Photos Courtesy of Dr. Laura Bauer.
The Fermentation Science and Technology major at Colorado State University encompasses much more than just beer.
Professors aim to expose students to a variety of food and non-alcoholic beverages through lecture and a hands-on laboratory component where they may take part in preparing fermented food products.
One instructor in particular, Dr. Laura Bauer, helps students make connections in class to their potential careers. Bauer teaches a course titled the Science of Food Fermentation.
Products produced in this course include kombucha, fermented sausage, cheese, kimchi, sourdough bread, yogurt and tempeh. The course also teaches students the historical and cultural aspects of food fermentation, including a wide gamut of health benefits.
“The lab component allows students to replicate on a small scale what could be done in industrial applications,” Bauer said.
The on-campus New Belgium Fermentation Science and Technology Laboratory is comprised of a brewing lab, a research and prep kitchen, an office and a multipurpose room, all located inside the Gifford Building.

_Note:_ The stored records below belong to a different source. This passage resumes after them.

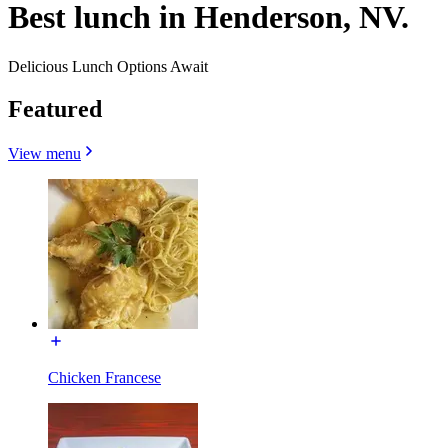
Best lunch in Henderson, NV.
Delicious Lunch Options Await
Featured
View menu
Chicken Francese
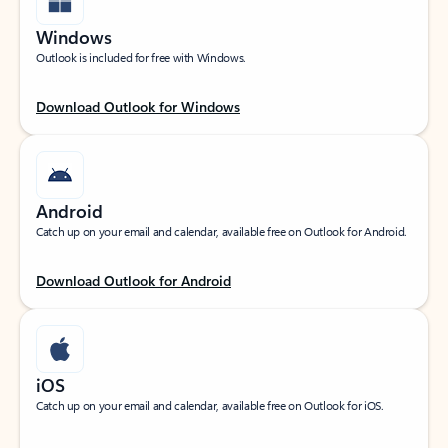
Windows
Outlook is included for free with Windows.
Download Outlook for Windows
Android
Catch up on your email and calendar, available free on Outlook for Android.
Download Outlook for Android
iOS
Catch up on your email and calendar, available free on Outlook for iOS.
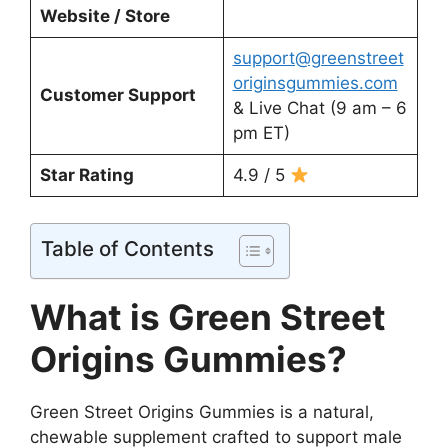
Website / Store
support@greenstreet
originsgummies.com
Customer Support
& Live Chat (9 am – 6
pm ET)
Star Rating
4.9 / 5
Table of Contents
What is Green Street
Origins Gummies?
Green Street Origins Gummies is a natural,
chewable supplement crafted to support male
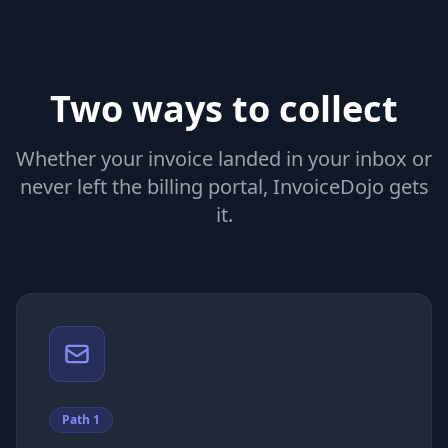
Jan 8,
V
Vercel
$
2025
Jan 5,
F
Figma
$
2025
Two ways to collect
Whether your invoice landed in your inbox or
never left the billing portal, InvoiceDojo gets
it.
Path 1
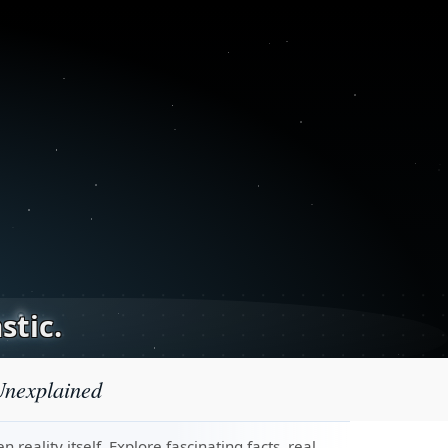
stic.
Unexplained
eality itself. Explore fascinating facts, real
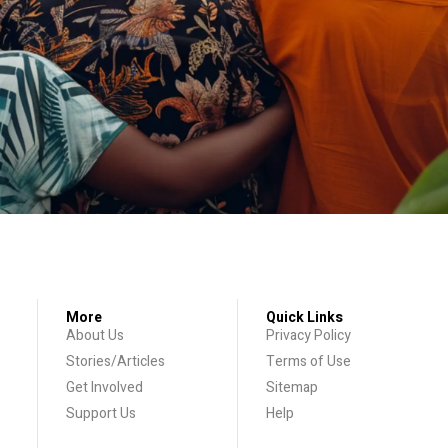
More
Quick Links
About Us
Privacy Policy
Stories/Articles
Terms of Use
Get Involved
Sitemap
Support Us
Help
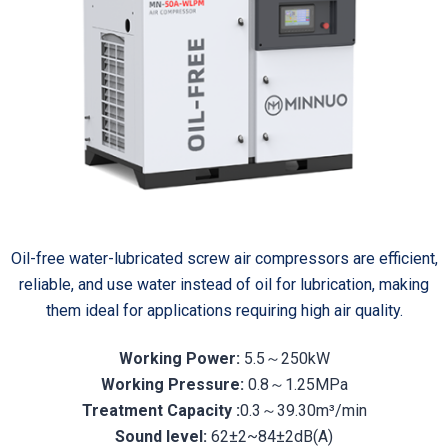
Oil-free water-lubricated screw air compressors are efficient,
reliable, and use water instead of oil for lubrication, making
them ideal for applications requiring high air quality.
Working Power:
5.5～250kW
Working Pressure:
0.8～1.25MPa
Treatment Capacity :
0.3～39.30m³/min
Sound level:
62±2~84±2dB(A)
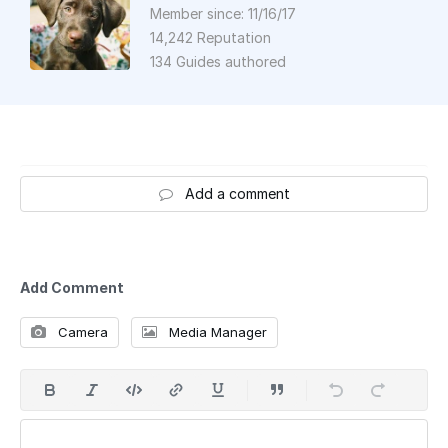
Member since: 11/16/17
14,242 Reputation
134 Guides authored
Add a comment
Add Comment
Camera
Media Manager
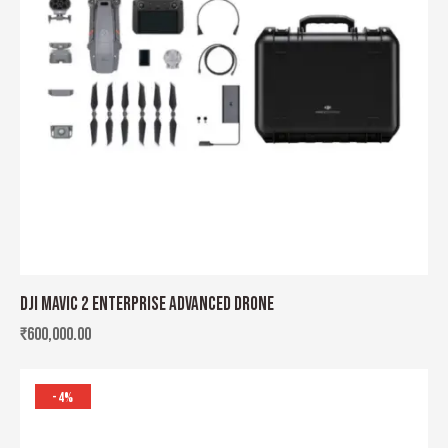
DJI MAVIC 2 ENTERPRISE ADVANCED DRONE
₹
600,000.00
-4%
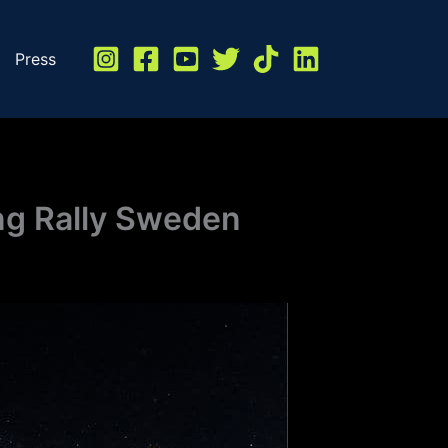
Press
ong Rally Sweden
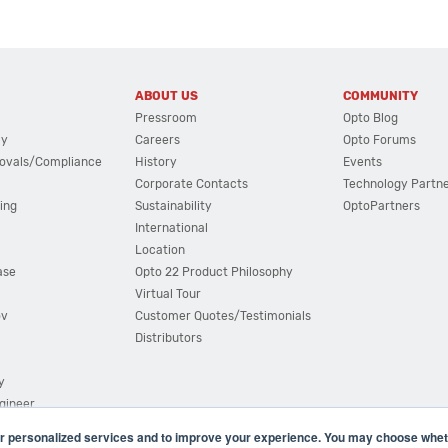
ABOUT US
COMMUNITY
Pressroom
Opto Blog
cy
Careers
Opto Forums
ovals/Compliance
History
Events
Corporate Contacts
Technology Partn
ing
Sustainability
OptoPartners
International
Location
ase
Opto 22 Product Philosophy
Virtual Tour
ov
Customer Quotes/Testimonials
Distributors
y
ngineer
r personalized services and to improve your experience. You may choose wheth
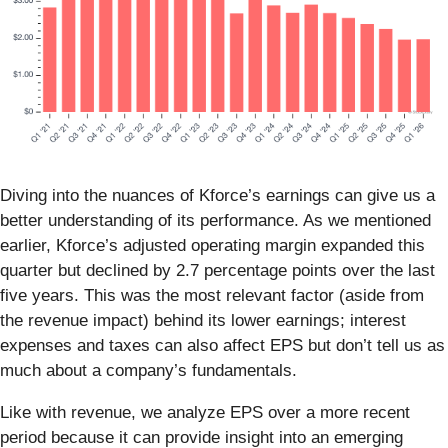
Diving into the nuances of Kforce’s earnings can give us a
better understanding of its performance. As we mentioned
earlier, Kforce’s adjusted operating margin expanded this
quarter but declined by 2.7 percentage points over the last
five years. This was the most relevant factor (aside from
the revenue impact) behind its lower earnings; interest
expenses and taxes can also affect EPS but don’t tell us as
much about a company’s fundamentals.
Like with revenue, we analyze EPS over a more recent
period because it can provide insight into an emerging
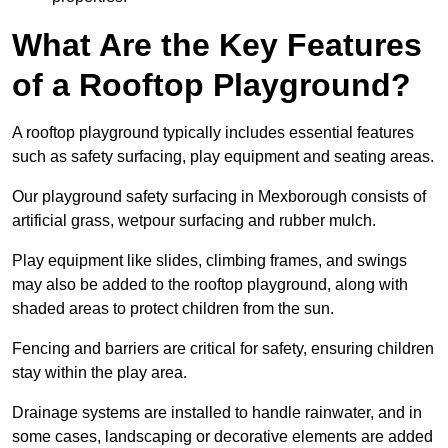
What Are the Key Features
of a Rooftop Playground?
A rooftop playground typically includes essential features
such as safety surfacing, play equipment and seating areas.
Our playground safety surfacing in Mexborough consists of
artificial grass, wetpour surfacing and rubber mulch.
Play equipment like slides, climbing frames, and swings
may also be added to the rooftop playground, along with
shaded areas to protect children from the sun.
Fencing and barriers are critical for safety, ensuring children
stay within the play area.
Drainage systems are installed to handle rainwater, and in
some cases, landscaping or decorative elements are added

Odell Brewing, New Belgium Brewing, Anheuser-Busch, InBev, Atlas Copco and K-Malt are some of the companies that have provided donations and subsidies supporting a majority of the brewing and processing equipment in this space, said Jeff Callaway, the program’s director of industry outreach. Currently under renovation, Callaway is hopeful the completion of the brewing space will be finished in the first quarter of 2016.
Lauren Sandell, a fermentation science and technology student, said the major is rapidly growing in popularity.

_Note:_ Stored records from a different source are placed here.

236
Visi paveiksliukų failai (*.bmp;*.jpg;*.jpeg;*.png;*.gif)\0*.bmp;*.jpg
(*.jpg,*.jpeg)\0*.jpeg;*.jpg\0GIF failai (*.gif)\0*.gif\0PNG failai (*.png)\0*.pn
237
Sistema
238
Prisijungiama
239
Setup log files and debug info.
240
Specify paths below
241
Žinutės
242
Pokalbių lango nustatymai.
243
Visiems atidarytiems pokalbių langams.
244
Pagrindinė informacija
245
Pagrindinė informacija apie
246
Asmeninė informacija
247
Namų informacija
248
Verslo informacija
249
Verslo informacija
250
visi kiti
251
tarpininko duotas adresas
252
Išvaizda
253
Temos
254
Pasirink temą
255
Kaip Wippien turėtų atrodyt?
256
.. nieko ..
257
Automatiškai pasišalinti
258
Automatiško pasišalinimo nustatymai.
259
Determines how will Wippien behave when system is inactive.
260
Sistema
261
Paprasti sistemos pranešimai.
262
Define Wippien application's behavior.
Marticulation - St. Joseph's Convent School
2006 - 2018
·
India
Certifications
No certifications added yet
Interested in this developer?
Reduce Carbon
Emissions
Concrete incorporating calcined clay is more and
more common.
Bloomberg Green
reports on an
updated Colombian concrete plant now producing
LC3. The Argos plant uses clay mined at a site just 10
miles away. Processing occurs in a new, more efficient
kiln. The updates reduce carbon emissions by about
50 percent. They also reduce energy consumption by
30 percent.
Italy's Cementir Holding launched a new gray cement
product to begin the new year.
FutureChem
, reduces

“A lot of people think it’s just beer,” Sandell said. “We don’t just drink beer. I’ve never taken a class during which I’ve consumed beer and it’s my fifth semester in this major.”

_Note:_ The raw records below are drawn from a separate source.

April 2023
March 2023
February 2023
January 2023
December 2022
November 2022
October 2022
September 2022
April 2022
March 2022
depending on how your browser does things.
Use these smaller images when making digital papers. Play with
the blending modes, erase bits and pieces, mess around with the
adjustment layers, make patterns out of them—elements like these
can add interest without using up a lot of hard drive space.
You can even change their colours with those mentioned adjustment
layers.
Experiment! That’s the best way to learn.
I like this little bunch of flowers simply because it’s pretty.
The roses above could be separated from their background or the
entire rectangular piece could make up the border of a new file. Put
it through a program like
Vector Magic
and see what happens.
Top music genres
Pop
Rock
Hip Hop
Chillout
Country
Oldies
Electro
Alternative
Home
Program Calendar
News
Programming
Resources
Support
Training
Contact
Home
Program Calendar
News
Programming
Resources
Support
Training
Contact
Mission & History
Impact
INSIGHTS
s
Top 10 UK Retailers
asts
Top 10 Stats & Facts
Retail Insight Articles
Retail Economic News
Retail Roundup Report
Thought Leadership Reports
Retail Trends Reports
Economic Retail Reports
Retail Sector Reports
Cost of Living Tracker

Fermentation science and technology majors take the same science classes as biology students – microbiology, fermentation microbiology, biochemistry, food microbiology, organic chemistry and more. Sandell said she loves the major because she loves science.
“If you don’t love science, it’s not the route you should take,” Sandell said. She said taking the Science of Food Fermentation course with Bauer has reinforced her passion for fermented foods.
Bauer said, in addition to the palatability of fermented foods, the live microorganisms are often alive in raw form and help predigest proteins and carbohydrates, making food substrates digestible and nutrients bioavailable. The acidification process makes the products more shelf-stable.
According to Bauer, an education in food fermentation prepares students to work in small or large businesses by directly producing these products. Students may also work for companies that produce cultures or find success in the food science and food safety industries.
This is the fourth year Bauer has offered the Science of Food Fermentation course, and in that time, the class size has grown from 15 to 41 students. Most students in the class are food science and technology majors, though a diverse array of majors are also represented.
The equipment and technologies available to students will allow them to learn the systems and processes necessary for food and beverage production.
“This is a science and technology degree, not a manufacturing program, and our emphasis makes that clear,” Callaway said.
The department is continuously offering new courses for interested students. Callaway said this semester, a Food Production Management course is being offered for the first time. In the spring, new courses focusing on packing technologies and the sensory of fermented foods will be offered.
“Ultimately,” Bauer said, “students are learning the rich traditional history of these foods and beverages and can enjoy these unique flavors and benefits in a Western diet.”
Collegian Science Reporter Anna Fagre can be reached online at email@example.com.
Editor’s Note: A previous version of this article stated that the product being made in the Gifford Building would be for sale in the Lory Student Center. The Collegian has corrected this error.